• _What is required_:
When the line with "रेजस्तै कमरेड जर्नादनले" appears below, start repeating lines exactly, and keep going through the line with "सपना देख्ने मुसा"; add nothing outside that span.
__________
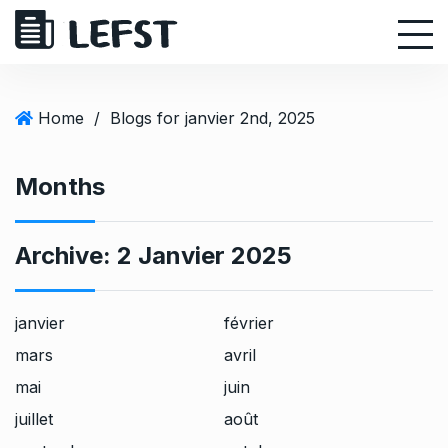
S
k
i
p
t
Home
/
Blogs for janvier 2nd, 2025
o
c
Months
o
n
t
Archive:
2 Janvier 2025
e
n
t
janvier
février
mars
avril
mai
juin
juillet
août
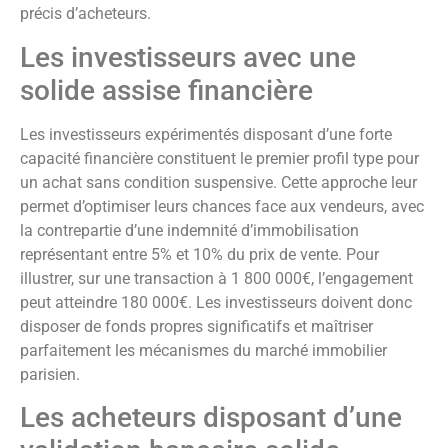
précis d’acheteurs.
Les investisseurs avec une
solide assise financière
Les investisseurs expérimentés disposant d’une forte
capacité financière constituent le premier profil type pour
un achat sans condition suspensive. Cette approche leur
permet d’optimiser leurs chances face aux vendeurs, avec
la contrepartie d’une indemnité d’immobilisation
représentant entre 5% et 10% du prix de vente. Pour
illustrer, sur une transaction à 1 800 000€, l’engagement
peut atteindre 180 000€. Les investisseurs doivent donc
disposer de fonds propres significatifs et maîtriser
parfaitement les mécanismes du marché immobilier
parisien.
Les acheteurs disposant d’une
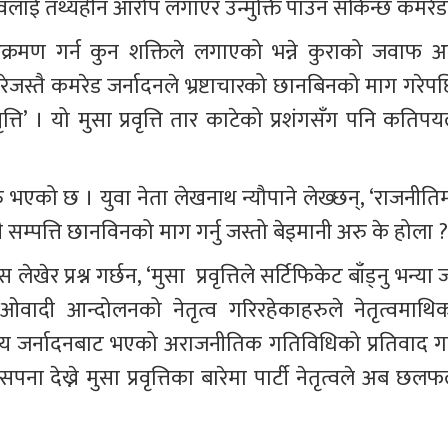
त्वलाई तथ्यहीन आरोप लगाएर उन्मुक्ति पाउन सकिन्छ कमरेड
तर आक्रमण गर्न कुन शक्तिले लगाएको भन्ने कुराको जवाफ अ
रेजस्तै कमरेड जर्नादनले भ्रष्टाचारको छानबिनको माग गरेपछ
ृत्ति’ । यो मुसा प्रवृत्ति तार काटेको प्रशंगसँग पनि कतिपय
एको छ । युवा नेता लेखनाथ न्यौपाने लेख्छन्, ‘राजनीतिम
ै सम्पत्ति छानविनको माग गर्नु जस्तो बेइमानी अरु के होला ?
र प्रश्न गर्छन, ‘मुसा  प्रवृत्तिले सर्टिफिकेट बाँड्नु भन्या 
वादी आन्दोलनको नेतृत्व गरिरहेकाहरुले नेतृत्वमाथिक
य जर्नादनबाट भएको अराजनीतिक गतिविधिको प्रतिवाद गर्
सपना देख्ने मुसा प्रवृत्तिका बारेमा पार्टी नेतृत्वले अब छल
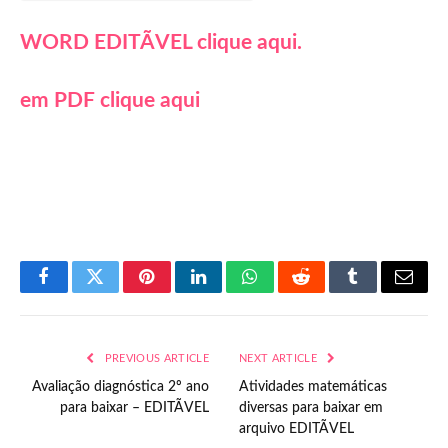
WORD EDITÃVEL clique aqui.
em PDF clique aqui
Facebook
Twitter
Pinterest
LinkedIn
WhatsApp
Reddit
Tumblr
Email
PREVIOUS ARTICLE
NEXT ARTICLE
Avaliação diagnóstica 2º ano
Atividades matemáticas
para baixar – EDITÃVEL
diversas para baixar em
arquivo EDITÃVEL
__________
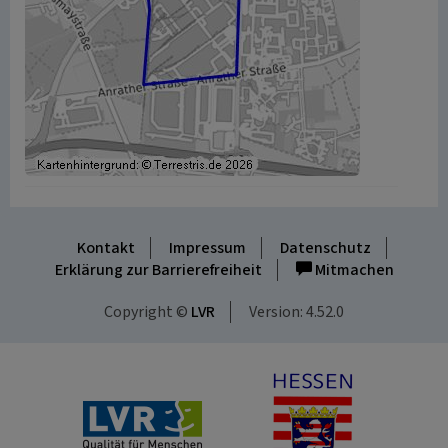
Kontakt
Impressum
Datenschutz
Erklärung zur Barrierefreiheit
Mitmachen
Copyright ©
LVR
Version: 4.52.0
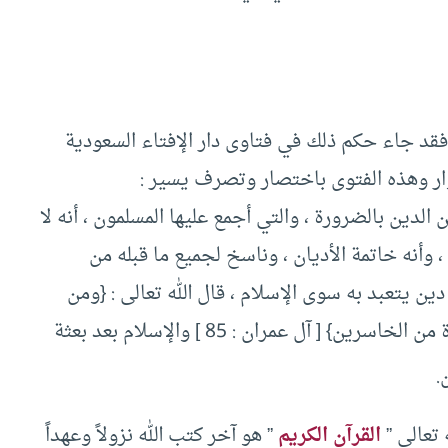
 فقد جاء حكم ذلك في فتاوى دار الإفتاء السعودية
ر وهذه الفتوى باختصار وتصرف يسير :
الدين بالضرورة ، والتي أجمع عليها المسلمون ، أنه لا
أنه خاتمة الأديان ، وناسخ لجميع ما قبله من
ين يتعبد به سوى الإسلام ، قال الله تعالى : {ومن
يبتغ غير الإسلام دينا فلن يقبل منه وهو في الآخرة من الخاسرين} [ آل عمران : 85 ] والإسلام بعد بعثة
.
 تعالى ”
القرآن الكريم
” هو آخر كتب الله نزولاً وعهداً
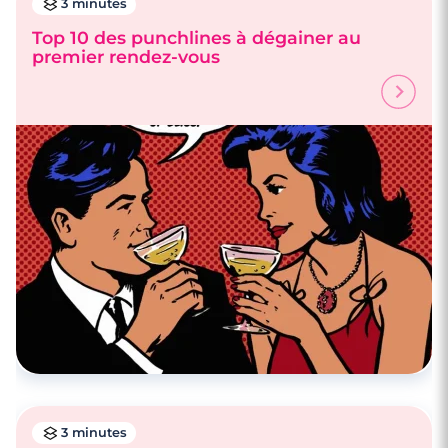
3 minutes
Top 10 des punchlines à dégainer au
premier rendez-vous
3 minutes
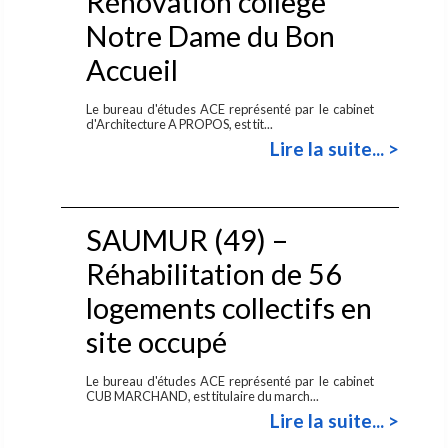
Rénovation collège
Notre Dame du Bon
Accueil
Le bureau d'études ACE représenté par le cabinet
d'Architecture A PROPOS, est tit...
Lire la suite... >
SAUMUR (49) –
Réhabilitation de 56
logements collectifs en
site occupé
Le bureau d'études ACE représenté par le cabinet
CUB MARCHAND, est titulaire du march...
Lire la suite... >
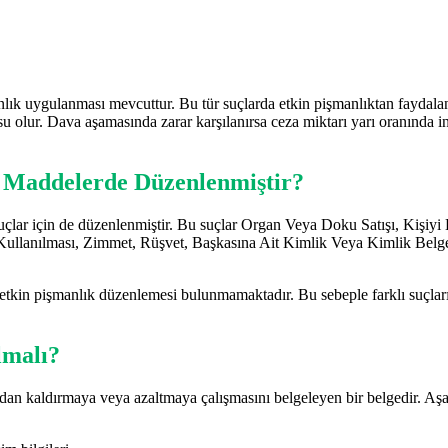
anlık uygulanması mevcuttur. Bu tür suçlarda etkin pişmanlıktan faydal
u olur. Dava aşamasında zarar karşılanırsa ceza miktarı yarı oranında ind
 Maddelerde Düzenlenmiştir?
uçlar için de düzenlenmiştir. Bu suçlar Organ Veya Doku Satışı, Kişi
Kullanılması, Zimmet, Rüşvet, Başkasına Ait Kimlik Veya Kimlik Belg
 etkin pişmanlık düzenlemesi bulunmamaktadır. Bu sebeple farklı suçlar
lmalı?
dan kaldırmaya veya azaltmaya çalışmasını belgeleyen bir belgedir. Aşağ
__________
• _The completed task_:
रेजस्तै कमरेड जर्नादनले भ्रष्टाचारको छानबिनको माग गरेपछ
ृत्ति’ । यो मुसा प्रवृत्ति तार काटेको प्रशंगसँग पनि कतिपय
एको छ । युवा नेता लेखनाथ न्यौपाने लेख्छन्, ‘राजनीतिम
ै सम्पत्ति छानविनको माग गर्नु जस्तो बेइमानी अरु के होला ?
र प्रश्न गर्छन, ‘मुसा  प्रवृत्तिले सर्टिफिकेट बाँड्नु भन्या 
वादी आन्दोलनको नेतृत्व गरिरहेकाहरुले नेतृत्वमाथिक
य जर्नादनबाट भएको अराजनीतिक गतिविधिको प्रतिवाद गर्
सपना देख्ने मुसा प्रवृत्तिका बारेमा पार्टी नेतृत्वले अब छल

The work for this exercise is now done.